Recent psychology has brought into prominence elements in the subconscious realm, the relation of which to the personality is obscure. There seems to be more in each individual than is normally expressed in the personal consciousness and action. The real, responsible personality, however, is something which is always being formed. The phenomenon of double personality is pathological, as truly the result of brain disease as is insanity.

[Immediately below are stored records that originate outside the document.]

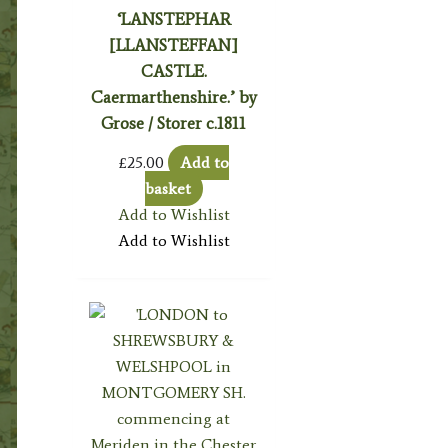
‘LANSTEPHAR
[LLANSTEFFAN]
CASTLE.
Caermarthenshire.’ by
Grose / Storer c.1811
£
25.00
Add to
basket
Add to Wishlist
Add to Wishlist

In the Bible man is throughout regarded as personal, although it was only gradually that the full importance of the individual as distinct from the nation was realized. The use of prosopon for "person" indicates also a more external conception of personality than the modern. With the Hebrews the nephesh was the seat of personality, e.g. "Thou wilt not leave my soul (nephesh) to Sheol" (Psalm 16:10); "Thou hast brought up my soul from Sheol" (Psalm 30:3). God is also always regarded as personal (who has created man in His own image), and although the representations seem often anthropomorphic they are not really such. The divine personality could only be conceived after the analogy of the human, as far as it could be definitely conceived at all; but God was regarded as transcending, not only the whole of Nature, but all that, is human, e.g. "God is not a man, that he should lie" (Numbers 23:19 1 Samuel 15:29); "Canst thou by searching find out God?" (Job 11:7 Isaiah 40:28; compare Ecclesiastes 3:11; Ecclesiastes 8:17, etc.). In the New Testament the personality of God is, on the warrant of Jesus Himself, conceived after the analogy of human fatherhood, yet as transcending all our human conceptions: "How much more?" (Matthew 7:11); "Who hath known the mind of the Lord? or who hath been his counselor?" (Romans 11:34). Man is body, soul and spirit, but God in Himself is Spirit, infinite, perfect, ethical Spirit (Matthew 5:48 John 4:24). He is forever more than all that is created, "For of him, and through him, and unto him, are all things" (Romans 11:36). The human personality, being spiritual, survives bodily dissolution and in Christ becomes clothed again with a spiritual body (Philippians 3:21 1 Corinthians 15:44).